Abstract 1047 Neonatology: Clinical Studies in the Premature Infant Platform, Tuesday, 5/4

Despite recent advances in respiratory care of newborn infants, tracheobroncheal mucosal injury continues to be a significant complication of mechanical ventilation. To evaluate the effect of inhaled steroid treatment on tracheobronchial mucosal injury, limited bronchoscopy was performed on infants who were participating in a multicenter randomized placebo-controlled, double-blind clinical trial of early administration of beclomethasone (40ug/kg/day, tapered over 4 weeks) or placebo given by a metered dose inhaler and aerochamber® (Monagahan Medical Group Corp, Inc.). These infants were <33 weeks GA and <1251 gm BW and required assisted ventilation between day 3-14 of life. Infants who received systemic steroids were excluded.

Bronchoscopy was performed before, one and two weeks after treatment, with a Flexible Olympus Scope 2.2mm outer diameter, 2.8cm directable tip of 130° flexion and 65° anti-flexion and no suction channel, through an adaptor attached to the ET tube while infant was on mechanical ventilation. Mucosal changes were classified by a visual scoring system based on hyperemia, edema, hemorrhage, ulceration and granulation. A score of 0-2 was given to each variable with total score of 0 to 10 (1.3 = Mild, 4-7 = Moderate, and 8-10 = Severe). Inhaled steroid (n=17) and placebo group (n=19) had similar BW (751±184 vs. 819±200g SD), and GA (26.5±1.8 vs. 26.8±1.7 wks SD).

Pre-treatment mucosal findings for inhaled steroid as compared to placebo were: hyperemia 93% vs. 89%, edema 62% vs. 31%, hemorrhage 31% vs. 37%, ulceration 12% vs. 16%, and granulation 6% vs. 5%. Steroid and placebo groups had similar injury scores (2.6 ±1.6 vs. 3.0±2.5 SD).

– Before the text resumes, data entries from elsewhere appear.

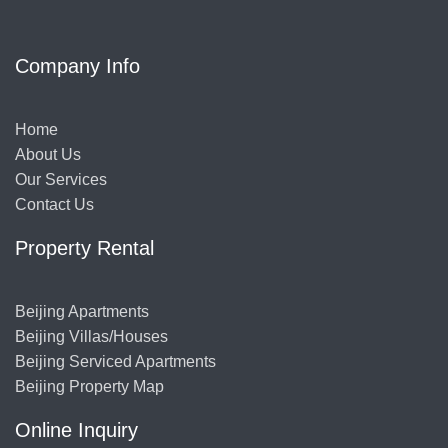
Company Info
Home
About Us
Our Services
Contact Us
Property Rental
Beijing Apartments
Beijing Villas/Houses
Beijing Serviced Apartments
Beijing Property Map
Online Inquiry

One week after treatment, mucosal findings of steroid group as compared to placebo were: hyperemia 94% vs. 94.2%, edema 25% vs. 71%, hemorrhage 19% vs. 41%, ulceration 0% vs. 0%, and granulation 25% vs. 29%. This difference of score 1.9±1.2 vs. 3.3±3.0 was significant (P<.02). Two weeks after treatment severe changes with granulation tissue were present in 33% placebo group (N=9) and 0% in inhaled steroid group (N=10). Summary: Early Rx with inhaled beclomethasone appears to be effective in resolving and preventing further tracheobronchial mucosal injury.